I had an editor friend look it over and help me with some of the technical and not-so-technical stuff. Now comes the fun part: looking for an agent. I’m sending out queries (say a prayer, cross your fingers, light a candle and all that jazz) and hoping for an agent to bite! (Not literally of course. That’s how plagues get started.)
In the spirit of sharing with you guys, I thought I’d give you a sneak peek! Here is the first chapter of Couture in the Cornfields:
“What is all that noise?” screeched an old man, sitting in his armchair.
“It looks like a parade,” said his wife, peering out of the dusty blinds.
“For what?” he replied, his pale cheeks puffing. “It’s January!”
“I’m not sure.” She searched down the street. “Oh wait! I see a banner.”
The old man huffed and shifted in his arm chair, watching his wife expectantly. Finally, she spoke.
“The banner reads: Happy 17th Birthday, Morgan Miller,” the old woman said, enunciating every word. “Miller…Miller…Oh! That must be Hanlon and Marla Miller’s daughter!”
“A parade? For a teenager? What is the world coming to?” the old man huffed, picked up his remote, and turned the television set volume up.
“I think it’s nice,” she said, looking down at the crowd.
Down on the street below, Morgan Miller was sitting atop an elephant, decorated with a pink headdress. She waved and smiled until finally the elephant came to a stop. A man dressed like a sultan helped her down from the animal.
“Four miles on the back of an elephant!” Morgan whined to two girls waiting for her. “Just look at my hair!”
“You look fantastic,” said the first girl.
“Thanks, Jordan,” Morgan said, trying to revive her curls.
“This is amazing!” said the second girl. “There has to be more than three hundred people here!”
“Three hundred and fifty-two to be exact, Stacy,” Morgan said, smiling. A man on stilts walked by, carrying a try of cotton candy. “We’ll take three,” Morgan said to the man.
“Mo, this has to be the best birthday party ever!” Jordan said with a mouthful of cotton candy. “I can’t even imagine what your parents will do for you next year!”

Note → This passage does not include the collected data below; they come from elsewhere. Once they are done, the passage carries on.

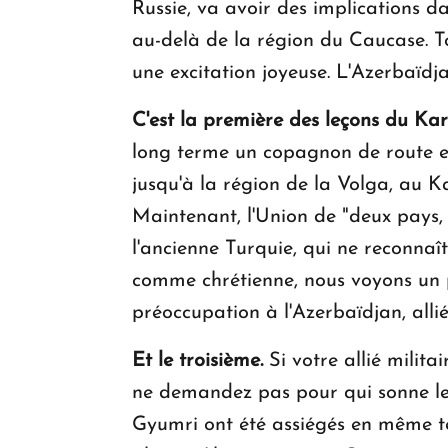
Russie, va avoir des implications da
au-delà de la région du Caucase. To
une excitation joyeuse. L'Azerbaïdj
C'est la première des leçons du Ka
long terme un copagnon de route et
jusqu'à la région de la Volga, au K
Maintenant, l'Union de "deux pays, 
l'ancienne Turquie, qui ne reconna
comme chrétienne, nous voyons un p
préoccupation à l'Azerbaïdjan, allié
Et le troisième.
Si votre allié milita
ne demandez pas pour qui sonne le g
Gyumri ont été assiégés en même te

“I guess it’s not too shabby, huh?” Morgan said, distractedly. She was looking at her parents. Both were glued to their phones, back toward the party. Jordan saw Morgan’s gaze.
“At least they came this year, Mo,” Jordan said.
“Yeah,” Morgan sighed. “Maybe next year they’ll even talk to me. Ugh, next year.”
Morgan was not looking forward to her senior year of high school. She was tired of listening to her classmates make plans for the future, especially when she had none. Rosa had given her stacks of college applications, but Morgan always came up with a good excuse to not fill them out.
“Rosa, there’s a party this weekend,” Morgan would whine. “I can’t write an essay.”
Rosa would scold her, mostly in Spanish, and Morgan would promise to get to it later. Later turned into two months, which turned into four, which turned into eight. The stack of college applications were buried under Prada dresses, Christian Louboutin shoes, and Coach purses.
Every now and then, Morgan would find the applications hidden around the house. They’d pop up in the refrigerator, the pantry, the shower, even in her Glamour magazine.
“Rosa’s getting desperate,” Morgan said to herself one morning. She had poured herself a bowl of cereal and out rolled an application for the United States Army.
“Why should I go to college?” Morgan asked her friends one day. “I don’t need a degree. I mean, look who my parents are! And besides, who’d give up a house like this for a stinky dorm room that hundreds of other people have already used? And, you have to share bathrooms.” Morgan wrinkled her nose.